Louise Lecavalier & Keir Knight (Photo : Massimo Chiarradia) |
The human spitfire also danced Children solo and with fellow dancer Patrick Lamothe, the male half of a dance that could just as easily have been called Portrait of a Contemporary Marriage. The couple's intertwined duets, some depicting Lecavalier fully supporting the full weight of her big hulk of a partner, others showing Lamothe lying prostate on the ground to block her from striding away from him into the wings, presented male-female domesticity as a relationship based on co-dependence and denial, love, vulnerability and frustration. Alain Lortie's stark square box lighting design caged some of the duets, making the closeness between the characters feel claustrophobic if not suffocating. But there was no escaping the bonds of responsibility.

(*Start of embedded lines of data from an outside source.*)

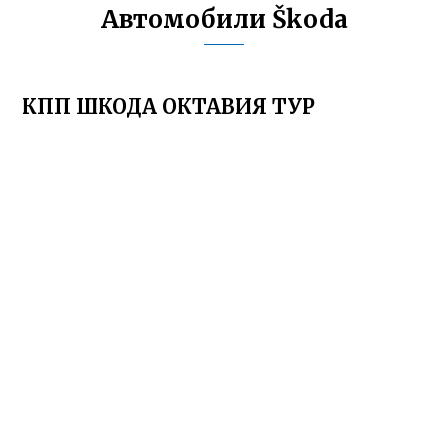
Автомобили Škoda
КПП ШКОДА ОКТАВИЯ ТУР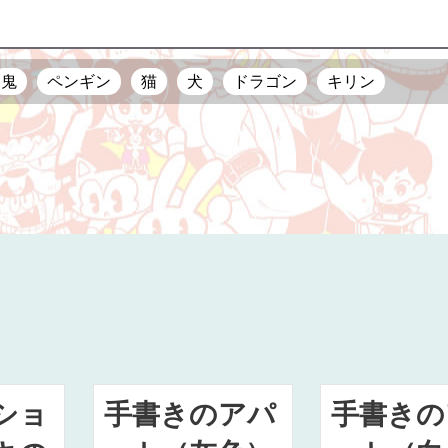
鬼
ペンギン
猫
犬
ドラゴン
キリン
ショ
手書きのアパ
手書きの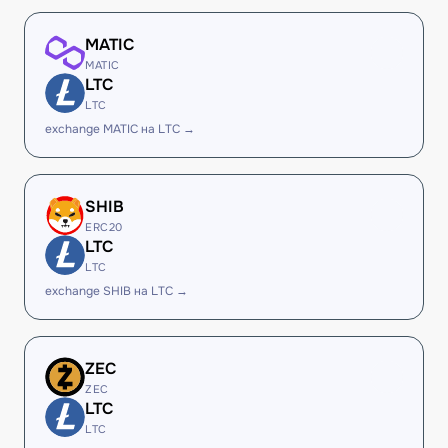
MATIC
MATIC
LTC
LTC
exchange MATIC на LTC →
SHIB
ERC20
LTC
LTC
exchange SHIB на LTC →
ZEC
ZEC
LTC
LTC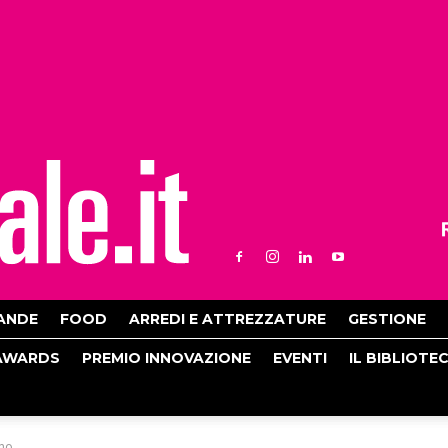
ANDE
FOOD
ARREDI E ATTREZZATURE
GESTIONE
AWARDS
PREMIO INNOVAZIONE
EVENTI
IL BIBLIOTE
ino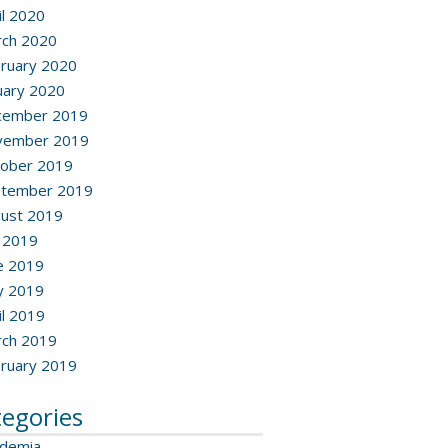
il 2020
ch 2020
ruary 2020
uary 2020
cember 2019
vember 2019
ober 2019
ptember 2019
ust 2019
y 2019
e 2019
y 2019
il 2019
ch 2019
ruary 2019
tegories
ademia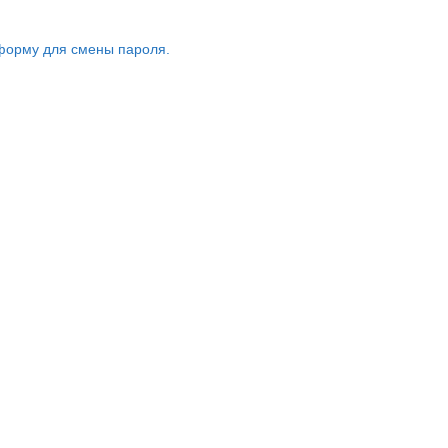
форму для смены пароля.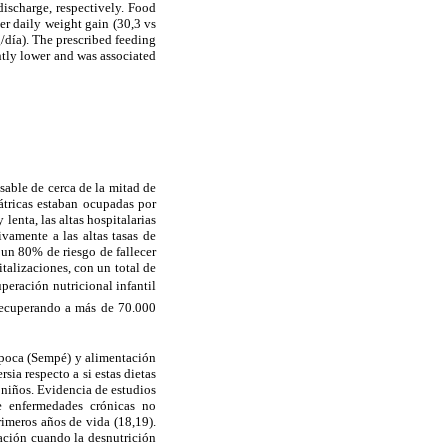
scharge, respectively. Food
er daily weight gain (30,3 vs
/día). The prescribed feeding
ntly lower and was associated
sable de cerca de la mitad de
átricas estaban ocupadas por
enta, las altas hospitalarias
ivamente a las altas tasas de
un 80% de riesgo de fallecer
talizaciones, con un total de
uperación nutricional infantil
, recuperando a más de 70.000
época (Sempé) y alimentación
sia respecto a si estas dietas
 niños. Evidencia de estudios
e enfermedades crónicas no
rimeros años de vida (18,19).
ación cuando la desnutrición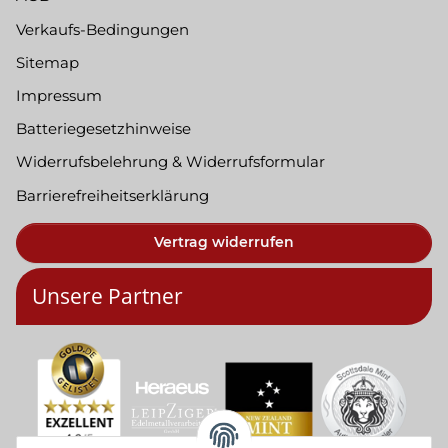
Verkaufs-Bedingungen
Sitemap
Impressum
Batteriegesetzhinweise
Widerrufsbelehrung & Widerrufsformular
Barrierefreiheitserklärung
Vertrag widerrufen
Unsere Partner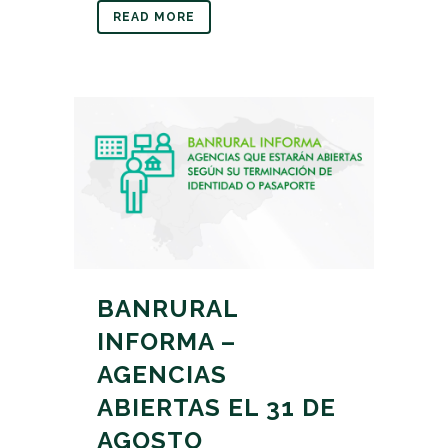
READ MORE
BANRURAL
INFORMA –
AGENCIAS
ABIERTAS EL 31 DE
AGOSTO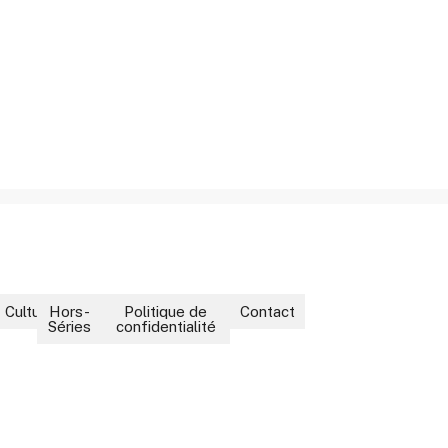
ment
Culture
Hors-
Politique de
Contact
Séries
confidentialité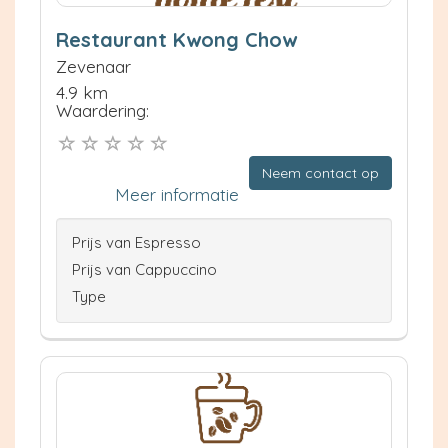
Restaurant Kwong Chow
Zevenaar
4.9 km
Waardering:
Neem contact op
Meer informatie
Prijs van Espresso
Prijs van Cappuccino
Type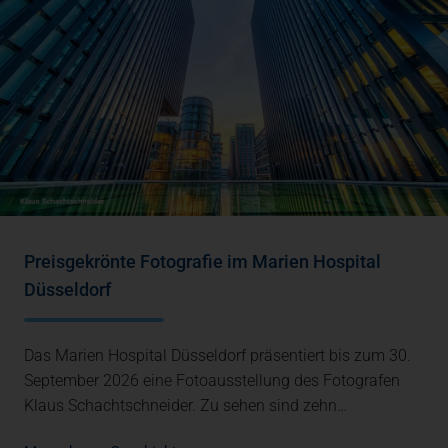
Preisgekrönte Fotografie im Marien Hospital
Düsseldorf
Das Marien Hospital Düsseldorf präsentiert bis zum 30.
September 2026 eine Fotoausstellung des Fotografen
Klaus Schachtschneider. Zu sehen sind zehn…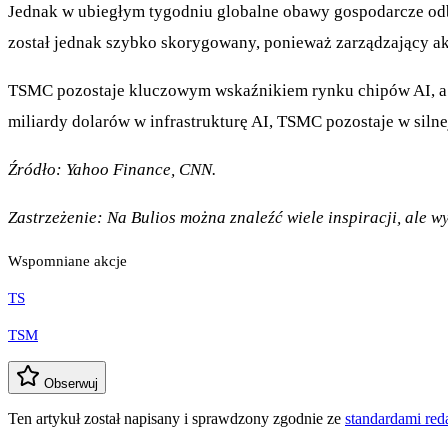
Jednak w ubiegłym tygodniu globalne obawy gospodarcze odbi
został jednak szybko skorygowany, ponieważ zarządzający a
TSMC pozostaje kluczowym wskaźnikiem rynku chipów AI, a je
miliardy dolarów w infrastrukturę AI, TSMC pozostaje w silnej
Źródło: Yahoo Finance, CNN.
Zastrzeżenie: Na Bulios można znaleźć wiele inspiracji, ale 
Wspomniane akcje
TS
TSM
Obserwuj
Ten artykuł został napisany i sprawdzony zgodnie ze
standardami re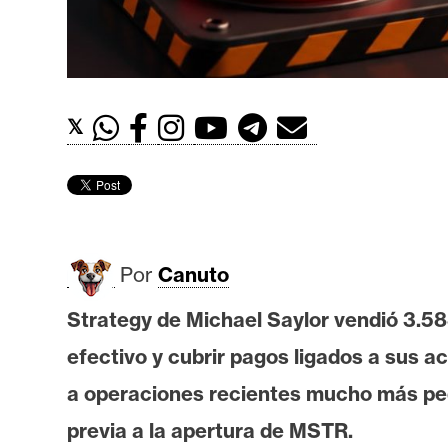
t
h
e
r
𝕏
e
u
m
I
Por
Canuto
A
Strategy de Michael Saylor vendió 3.5
A
efectivo y cubrir pagos ligados a sus a
n
a operaciones recientes mucho más peq
á
previa a la apertura de MSTR.
l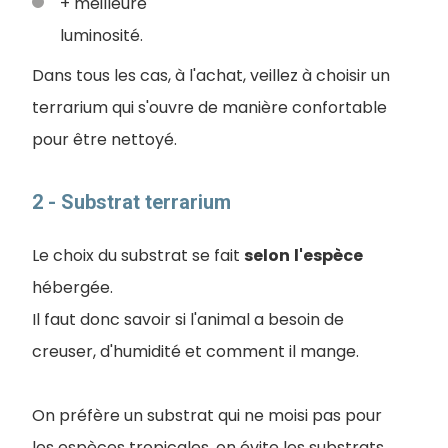
+ meilleure
luminosité.
Dans tous les cas, à l'achat, veillez à choisir un
terrarium qui s'ouvre de manière confortable
pour être nettoyé.
2 - Substrat terrarium
Le choix du substrat se fait
selon
l'espèce
hébergée.
Il faut donc savoir si l'animal a besoin de
creuser, d'humidité et comment il mange.
On préfère un substrat qui ne moisi pas pour
les espèces tropicales, on évite les substrats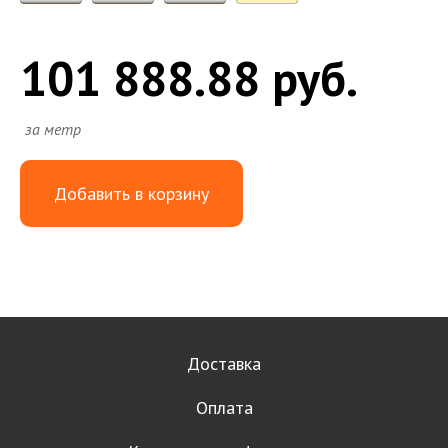
101 888.88 руб.
за метр
Добавить в корзину
Доставка
Оплата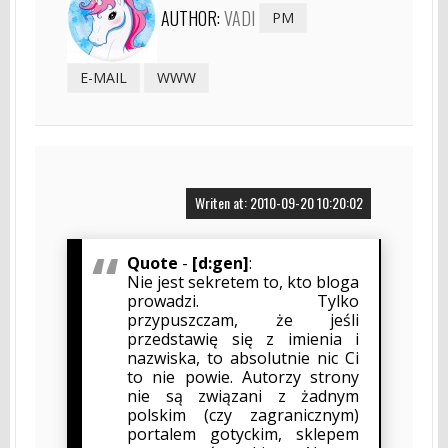
AUTHOR:
VADI
PM
E-MAIL
WWW
Writen at: 2010-09-20 10:20:02
Quote
-
[d:gen]
:
Nie jest sekretem to, kto bloga
prowadzi. Tylko
przypuszczam, że jeśli
przedstawię się z imienia i
nazwiska, to absolutnie nic Ci
to nie powie. Autorzy strony
nie są związani z żadnym
polskim (czy zagranicznym)
portalem gotyckim, sklepem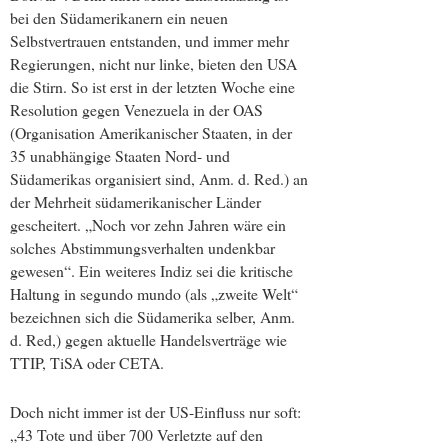
bei den Südamerikanern ein neuen
Selbstvertrauen entstanden, und immer mehr
Regierungen, nicht nur linke, bieten den USA
die Stirn. So ist erst in der letzten Woche eine
Resolution gegen Venezuela in der OAS
(Organisation Amerikanischer Staaten, in der
35 unabhängige Staaten Nord- und
Südamerikas organisiert sind, Anm. d. Red.) an
der Mehrheit südamerikanischer Länder
gescheitert. „Noch vor zehn Jahren wäre ein
solches Abstimmungsverhalten undenkbar
gewesen“. Ein weiteres Indiz sei die kritische
Haltung in segundo mundo (als „zweite Welt“
bezeichnen sich die Südamerika selber, Anm.
d. Red,) gegen aktuelle Handelsverträge wie
TTIP, TiSA oder CETA.
Doch nicht immer ist der US-Einfluss nur soft:
„43 Tote und über 700 Verletzte auf den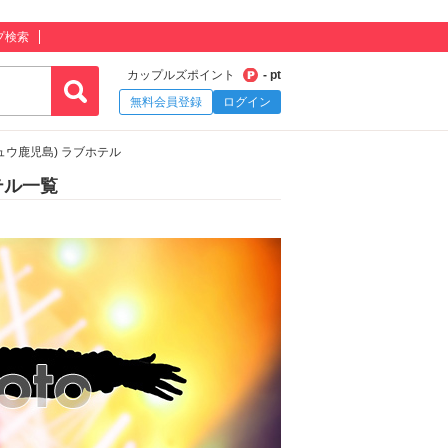
プ検索
カップルズポイント
- pt
無料会員登録
ログイン
ビジュウ鹿児島) ラブホテル
テル一覧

Lecavalier & Lamothe, Children (Photo : Massimo Chiarradia) |
Sometimes the quotidian battle seemed too much: Lecavalier standing with arms stretched out to either side of her fine-toned body like the sign of the cross or else suddenly going rag-doll limp in the arms of her partner who desperately – roughly – shakes her, willing her back to the land of the living. That atmosphere of panic, if not existential fear, was softened by Charnock's wittily edited music choices, from operatic arias to pop songs whose lyrics amplified, sometimes to humorous effect, the domestic drama being played out in movement. Tracks included excerpts from Janis Joplin's version of "Piece of My Heart" and Maria Callas singing Puccini's Tosca, hurtin' songs as interpreted by real-life female tragedies that satirized the gender relations at the root of the piece. But it was the dancing that most compelled.
Dancer Louise Lecavalier |
As this program demonstrated, she is also a gifted silent actress, in the vulnerably comedic Charlie Chaplin sense of the word, capable of using subtle sideways glances or slight curves of the mouth to communicate volumes about the emotional depth behind the propulsive movement. That's not crazy. That's an artist who knows exactly what she's doing.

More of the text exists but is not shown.